L’université de Nîmes est une université située à Nîmes dans le département du Gard en France créée en 2007, et est l’une des cinq universités de l’académie de Montpellier. Elle succède au Centre universitaire de formation et de recherche (CUFR) de Nîmes, créé en 2002 à partir du regroupement des antennes locales des trois universités de Montpellier.

Les composantes de l’université sont réparties sur quatre sites dans l’agglomération nîmoise. Son implantation principale est dans le fort Vauban au nord du centre-ville de Nîmes ; elle dispose d’un site secondaire aux Carmes dans le centre-ville, ainsi qu’une implantation dans le parc scientifique Georges Besse au sud de l’agglomération. Un quatrième site, le site Hoche, a ouvert ses portes à la rentrée 2013 et prend place dans un éco-quartier en plein réaménagement, place du président Doumergue, près de la rue Hoche, à l’est du centre-ville.

Elle est par ailleurs membre du pôle de recherche et d’enseignement supérieur « Université Montpellier Sud de France » depuis sa création en 2009.

Historique

Première délocalisations universitaire

Les premières structures universitaires ouvertes à Nîmes sont des composantes de l’université de Montpellier, puis après 1969, des trois universités montpelliéraines.

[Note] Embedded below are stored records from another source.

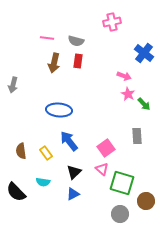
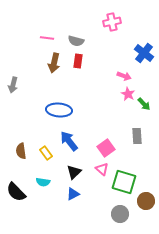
green square: moved 2 px right, 1 px up
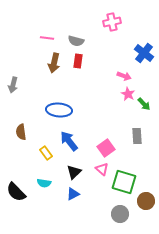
brown semicircle: moved 19 px up
cyan semicircle: moved 1 px right, 1 px down
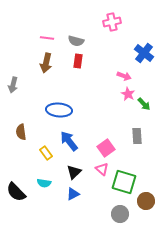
brown arrow: moved 8 px left
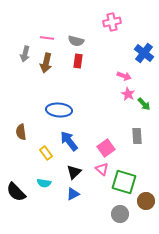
gray arrow: moved 12 px right, 31 px up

Les premiers départements d’IUT ouvrent en 1968, et la même année, une capacité en droit est ouvert. Ce dernier enseignement est complété en 1971 par l’ouverture d’un premier cycle complet en droit. La ville dispose aussi depuis 1972 d’un cursus complet d’études médicales. L’IUT devient un IUT de plein exercice en 1992.

Vers la création de l’université

Au début des années 1990, plusieurs collectivités locales expriment leurs faveurs sur le projet de création d’une université à Nîmes. En 1990, le schéma régional d’aménagement et de développement du territoire de Languedoc-Roussillon va dans le sens d’une université de plein exercice, en faisant le parallèle avec la création de l’université de Perpignan qui avait permis à son époque d’éviter le départ des étudiants vers la région voisine. En 1995, le schéma régional de l’enseignement supérieur et de la recherche fait état de l’esprit des milieux locaux, eux aussi favorables à la création d’une université : « La création d’une université de plein exercice est une revendication ancienne des milieux économiques et des élus nîmois, mais elle s’impose désormais avec une acuité toute particulière à une brève échéance ». La même année, le maire de Nîmes affirme vouloir passer à l’horizon 2000 de l’université à Nîmes à une Université de Nîmes.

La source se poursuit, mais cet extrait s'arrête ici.